- HOW TO COMPLETE THIS TASK: Return, verbatim and in full, the records that follow, but not their pictures.

- STUDY MATERIAL:

◆ ◆ ◆ ◆ ◆ ◆ ◆

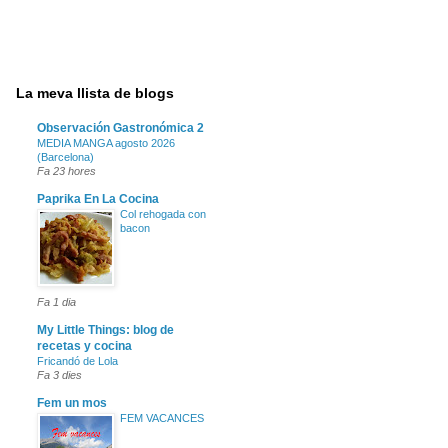
La meva llista de blogs
Observación Gastronómica 2
MEDIA MANGA agosto 2026
(Barcelona)
Fa 23 hores
Paprika En La Cocina
Col rehogada con
bacon
Fa 1 dia
My Little Things: blog de
recetas y cocina
Fricandó de Lola
Fa 3 dies
Fem un mos
FEM VACANCES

◆ ◆ ◆ ◆ ◆ ◆ ◆

- SOLUTION TO THIS EXERCISE:
La meva llista de blogs
Observación Gastronómica 2
MEDIA MANGA agosto 2026
(Barcelona)
Fa 23 hores
Paprika En La Cocina
Col rehogada con
bacon
Fa 1 dia
My Little Things: blog de
recetas y cocina
Fricandó de Lola
Fa 3 dies
Fem un mos
FEM VACANCES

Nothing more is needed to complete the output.